EDIT: To give an idea of what type of mesh I have:
Imagine a LEGO brick with four knobs on the top. I read a STL file containing the surface of the whole brick. After identifying all nodes with unique coordinates (and saving their next neighbours in a list) I cut away most of the brick, so that only the four knobs remain. Unluckily for me, these four knobs are still in one big list (one for the nodes, one for the next neighbours). I want the fastest way to get all nodes of one knob if I specify one node which I know belongs to that knob.
I have a (relatively) big List<cNode> nodes
where
class cNode
{
int nodeNumber;
cVector vector;
}
and an even bigger (ca. 14e6 entries) List<cNodeCoincidence> coincidences
where
class cNodeCoincidence
{
cNode node1;
cNode node2;
}
My nodes represent points in 3D and my coincidences resembles what was formerly a mesh consisting of triangles, condensed from a STL file. I know for a fact (and the user made his input accordingly), that my node-mesh is actually 4 seperate meshes in one node/coincidence list. My goal is to extract the nodes of each sub-mesh to its own nodelist. To achieve this, I start with one node for each sub-mesh, which I know to be part of said sub-mesh.
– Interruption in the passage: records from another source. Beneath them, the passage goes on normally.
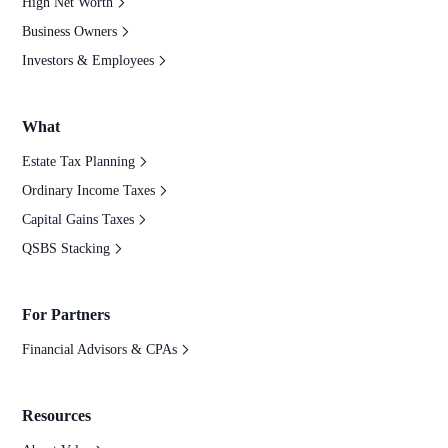
High Net Worth
Business Owners
Investors & Employees
What
Estate Tax Planning
Ordinary Income Taxes
Capital Gains Taxes
QSBS Stacking
For Partners
Financial Advisors & CPAs
Resources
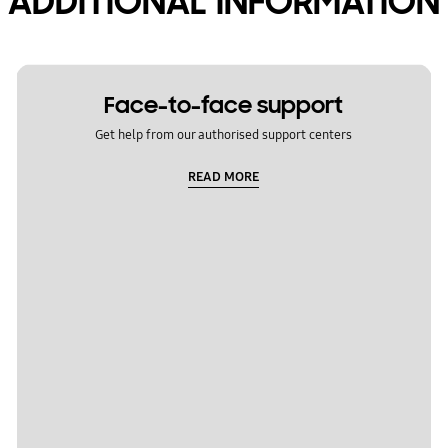
ADDITIONAL INFORMATION
Face-to-face support
Get help from our authorised support centers
READ MORE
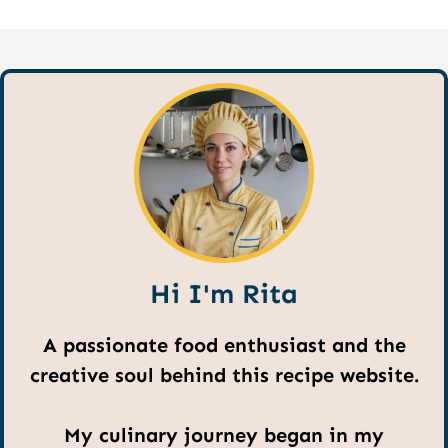
Hi I'm Rita
A passionate food enthusiast and the
creative soul behind this recipe website.
My culinary journey began in my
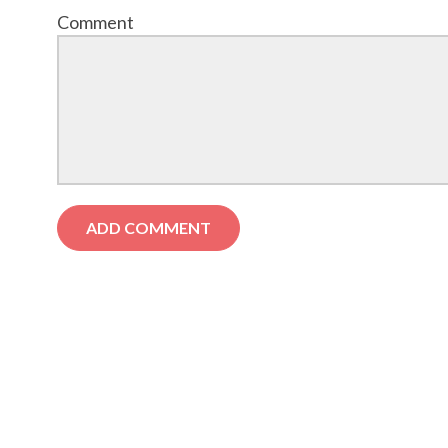
Comment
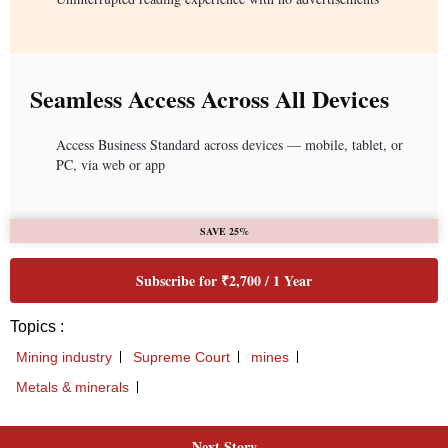
Seamless Access Across All Devices
Access Business Standard across devices — mobile, tablet, or
PC, via web or app
SAVE 25%
Subscribe for ₹2,700 / 1 Year
Topics :
Mining industry
Supreme Court
mines
Metals & minerals
Next Story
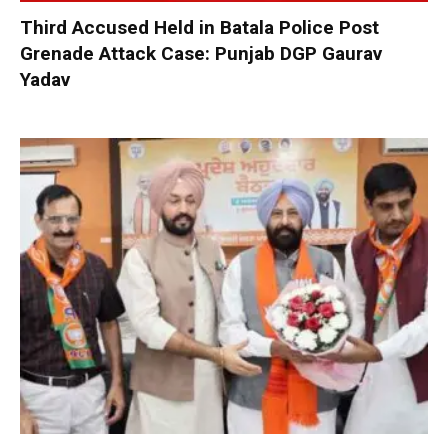
Third Accused Held in Batala Police Post
Grenade Attack Case: Punjab DGP Gaurav
Yadav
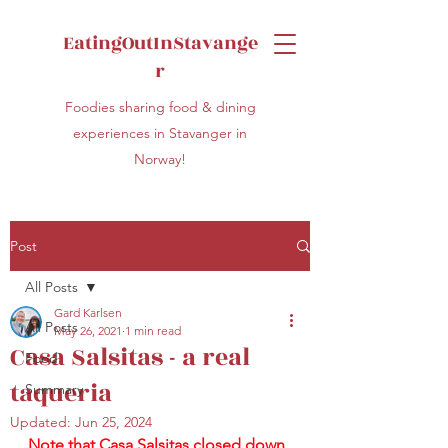
EatingOutInStavange
r
Foodies sharing food & dining
experiences in Stavanger in
Norway!
Post
All Posts
Gard Karlsen
All Posts
May 26, 2021
1 min read
Casa Salsitas - a real
Food
taqueria
Summary
Updated:
Jun 25, 2024
Note that Casa Salsitas closed down 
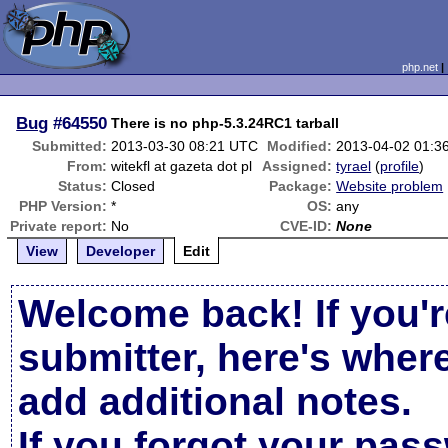
php.net
Bug
#64550
There is no php-5.3.24RC1 tarball
Submitted:
2013-03-30 08:21 UTC
Modified:
2013-04-02 01:3
From:
witekfl at gazeta dot pl
Assigned:
tyrael
(
profile
)
Status:
Closed
Package:
Website problem
PHP Version:
*
OS:
any
Private report:
No
CVE-ID:
None
View
Developer
Edit
Welcome back! If you'r
submitter, here's wher
add additional notes.
If you forgot your pas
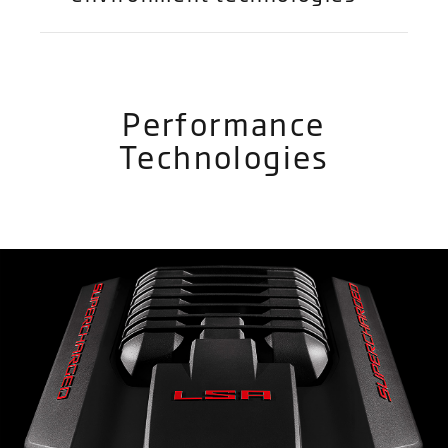
Performance
Technologies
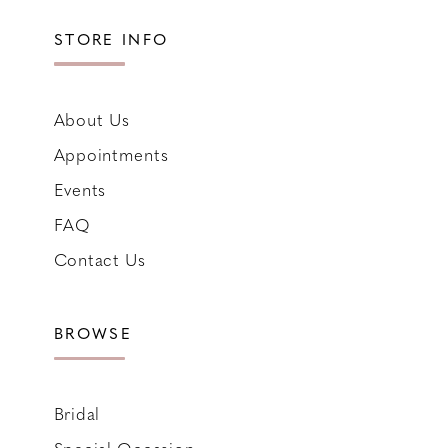
STORE INFO
About Us
Appointments
Events
FAQ
Contact Us
BROWSE
Bridal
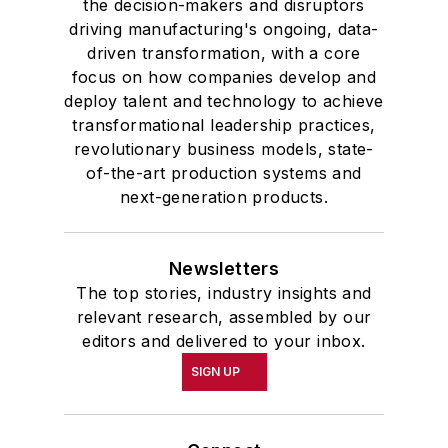
the decision-makers and disruptors
driving manufacturing's ongoing, data-
driven transformation, with a core
focus on how companies develop and
deploy talent and technology to achieve
transformational leadership practices,
revolutionary business models, state-
of-the-art production systems and
next-generation products.
Newsletters
The top stories, industry insights and
relevant research, assembled by our
editors and delivered to your inbox.
SIGN UP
Cue a recursive function:
private void AssembleSubMesh(ReadOnlyCollection<cNode> in_nodesToRead, List<cNode> in_nodesAlreadyRead)
{
List<cNode> newNodesToRead = new List<cNode>();
List<cNodeCoincidence> foundCoincidences = coincidences.Where(x => (in_nodesToRead.Any(y => y == x.node1)) || in_nodesToRead.Any(z => z == x.node2)).ToList();
in_nodesAlreadyRead.AddRange(in_nodesToRead);
List<cNode> allRemainingNodes = new List<cNode>();
foreach (cNodeCoincidence nc in foundCoincidences)
{
allRemainingNodes.Add(nc.node1);
allRemainingNodes.Add(nc.node2);
}
allRemainingNodes = allRemainingNodes.Distinct().ToList();
allRemainingNodes.RemoveAll(x => in_nodesAlreadyRead.Contains(x));
if (allRemainingNodes.Count != 0)
AssembleSubMesh(new ReadOnlyCollection<cNode>(allRemainingNodes), in_nodesAlreadyRead);
}
which is called by: AssembleSubMesh(new ReadOnlyCollection<cNode>(firstNodeIKnow), globalResultListForSubmesh);
thus writing the results of the recursion to a more global list.
This procedure works (tested with small mesh), but is painfully slow (over 15 hours before I aborted the process).
Is there any way to seperate the mesh in a faster and perhaps more elegant way?
I found this SO post and had a look at this lecture and it seems, that there might be a chance that this (especially WQUPC) is what I need, but I don't understand how exactly it could help, because they only have a node list and I additionally have the coincidence list which would be a shame not to use, really (?).
Could a database help (because of indexing)?